The scuttlebutt continues over whether St. Louis will accept the Rams‘ arbitrator-approved $700 million stadium renovation plan (doubtful) or perhaps negotiate a plan to build an entirely new stadium instead (more likely), with KMOV-TV one of those doing the butt-scuttling. There not much solid to the report beyond speculation, but buried in it is an interesting quote:
Either way, if taxpayers are going to be asked to pitch in to pay for renovations or a new stadium for the Rams, city hall is promising you get to decide.
“If for some reason there are any general taxes or fees, and I can’t envision what they are, but if there are any, they’d have to go to a vote of the people,” said Jeff Rainford, St. Louis Mayor Slay’s chief of staff.
My first thought: Well, that’s nice, though “if for some reason there are any general taxes or fees” is a somewhat suspicious loophole Rainford left the city. My second thought: Wait, this isn’t a promise, it’s a legal requirement. And it should apply whether a stadium is funded via “general taxes” or any other kind of public money.

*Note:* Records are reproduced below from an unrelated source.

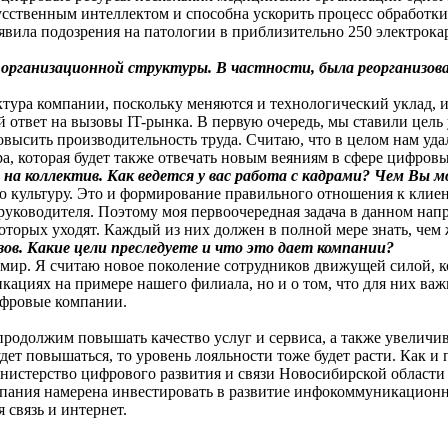
сственным интеллектом и способна ускорить процесс обработки
вила подозрения на патологии в приблизительно 250 электрокар
организационной структуры. В частности, была реорганизова
тура компании, поскольку меняются и технологический уклад, 
й ответ на вызовы IT-рынка. В первую очередь, мы ставили цель
повысить производительность труда. Считаю, что в целом нам уда
ра, которая будет также отвечать новым веяниям в сфере цифровы
на коллектив. Как ведется у вас работа с кадрами? Чем Вы м
культуру. Это и формирование правильного отношения к клиенту
 руководителя. Поэтому моя первоочередная задача в данном на
оторых уходят. Каждый из них должен в полной мере знать, чем
ов. Какие цели преследуете и что это дает компании?
а мир. Я считаю новое поколение сотрудников движущей силой,
никациях на примере нашего филиала, но и о том, что для них ва
цифровые компании.
родолжим повышать качество услуг и сервиса, а также увеличив
удет повышаться, то уровень лояльности тоже будет расти. Как и
нистерство цифрового развития и связи Новосибирской области 
омпания намерена инвестировать в развитие инфокоммуникацион
 связь и интернет.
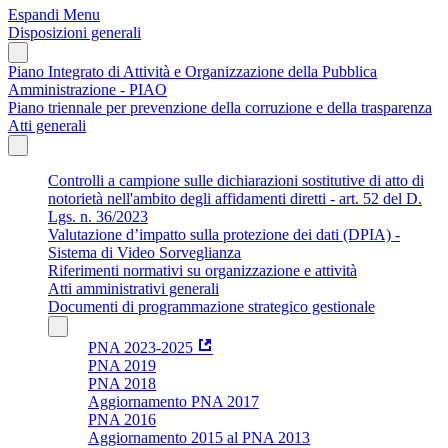
Espandi Menu
Disposizioni generali
Piano Integrato di Attività e Organizzazione della Pubblica
Amministrazione - PIAO
Piano triennale per prevenzione della corruzione e della trasparenza
Atti generali
Controlli a campione sulle dichiarazioni sostitutive di atto di
notorietà nell'ambito degli affidamenti diretti - art. 52 del D.
Lgs. n. 36/2023
Valutazione d’impatto sulla protezione dei dati (DPIA) -
Sistema di Video Sorveglianza
Riferimenti normativi su organizzazione e attività
Atti amministrativi generali
Documenti di programmazione strategico gestionale
PNA 2023-2025
PNA 2019
PNA 2018
Aggiornamento PNA 2017
PNA 2016
Aggiornamento 2015 al PNA 2013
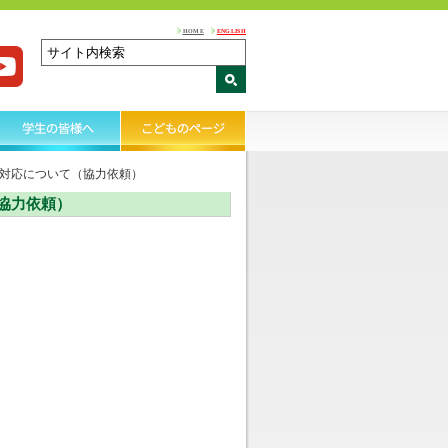
HOME
ENGLISH
対応について（協力依頼）
協力依頼）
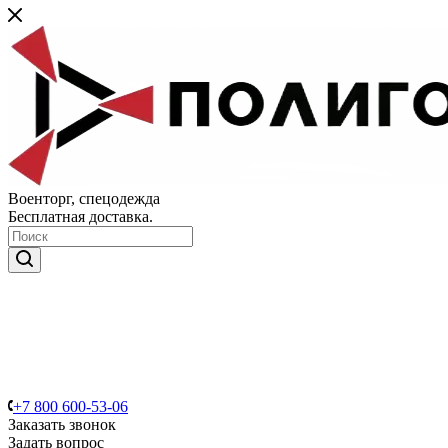
Военторг, спецодежда
Бесплатная доставка.
+7 800 600-53-06
Заказать звонок
Задать вопрос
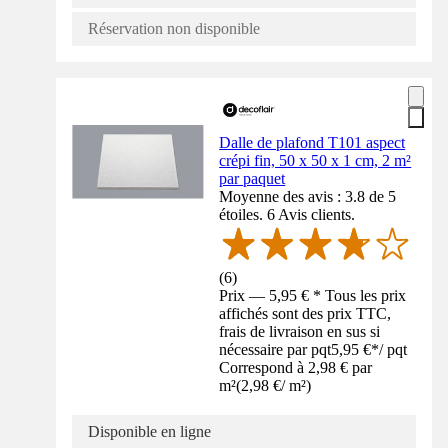
Réservation non disponible
Dalle de plafond T101 aspect
crépi fin, 50 x 50 x 1 cm, 2 m²
par paquet
Moyenne des avis : 3.8 de 5
étoiles. 6 Avis clients.
(
6
)
Prix — 5,95 € * Tous les prix
affichés sont des prix TTC,
frais de livraison en sus si
nécessaire par pqt
5,95 €
*
/
pqt
Correspond à 2,98 € par
m²
(
2,98 €
/
m²
)
Disponible en ligne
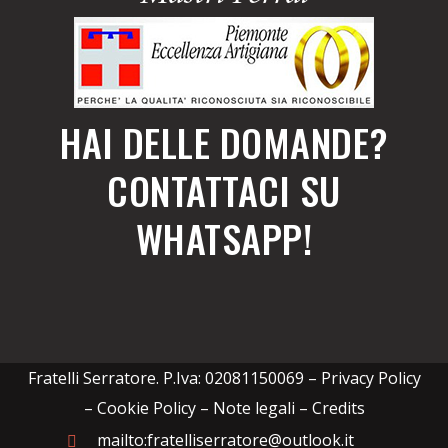
HAI DELLE DOMANDE?
CONTATTACI SU
WHATSAPP!
Fratelli Serratore. P.Iva: 02081150069 –
Privacy Policy
– Cookie Policy – Note legali
–
Credits
mailto:fratelliserratore@outlook.it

Let’s set the Wayback Machine for November 2004, when the St. Louis Cardinals had just pushed through public funding for their own new stadium, against the staunch opposition of St. Louis community activists:
A St. Louis County referendum to bar public funding of sports facilities without a voter referendum looks to be passing easily (72-28% with 65% of precincts reporting), according to the Associated Press.
Pass it did. And while it turned out to be too late to stop the Cardinals deal, it would absolutely require a new Rams stadium to be submitted to a vote, regardless of whether it used new taxes, old taxes, or strange taxes. And that could mean a much more difficult path for the Rams, since the general electorate is almost always a tougher crowd for stadium subsidy demands than a group of legislators, if only because they’re harder to lobby. (Yes, Rams fans would likely be mobilized by the threat of the team moving otherwise, but move threats tend to play even better with legislators than with the general public as well.)
If this becomes a major issue, I actually wonder if the Rams and St. Louis might end up looking to renovate the Edward Jones Dome, not because it’d be cheaper or a better idea, but because it would be easier to get approved. (Renovations aren’t covered by the 2004 referendum, only new stadiums.) Or maybe they could build a new stadium elsewhere and attach it via a mile-long piece of string to the Jones Dome, and call it an “improvement” of the old structure. You laugh now, but crazier things have happened.